Provided entries.

◇ ◇ ◇ ◇ ◇ ◇ ◇

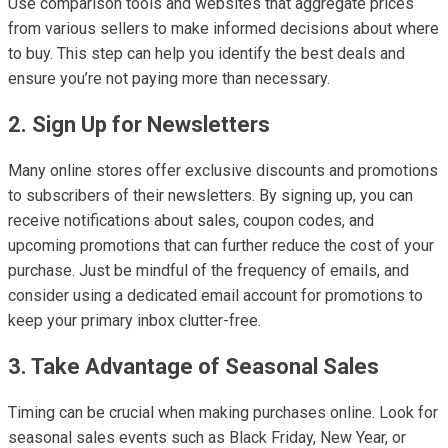
Use comparison tools and websites that aggregate prices
from various sellers to make informed decisions about where
to buy. This step can help you identify the best deals and
ensure you’re not paying more than necessary.
2. Sign Up for Newsletters
Many online stores offer exclusive discounts and promotions
to subscribers of their newsletters. By signing up, you can
receive notifications about sales, coupon codes, and
upcoming promotions that can further reduce the cost of your
purchase. Just be mindful of the frequency of emails, and
consider using a dedicated email account for promotions to
keep your primary inbox clutter-free.
3. Take Advantage of Seasonal Sales
Timing can be crucial when making purchases online. Look for
seasonal sales events such as Black Friday, New Year, or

◇ ◇ ◇ ◇ ◇ ◇ ◇

Work to be completed.
Without the pictures, return the listing above from its first line through the line that has "to subscribers of".

Task answer.
Use comparison tools and websites that aggregate prices
from various sellers to make informed decisions about where
to buy. This step can help you identify the best deals and
ensure you’re not paying more than necessary.
2. Sign Up for Newsletters
Many online stores offer exclusive discounts and promotions
to subscribers of their newsletters. By signing up, you can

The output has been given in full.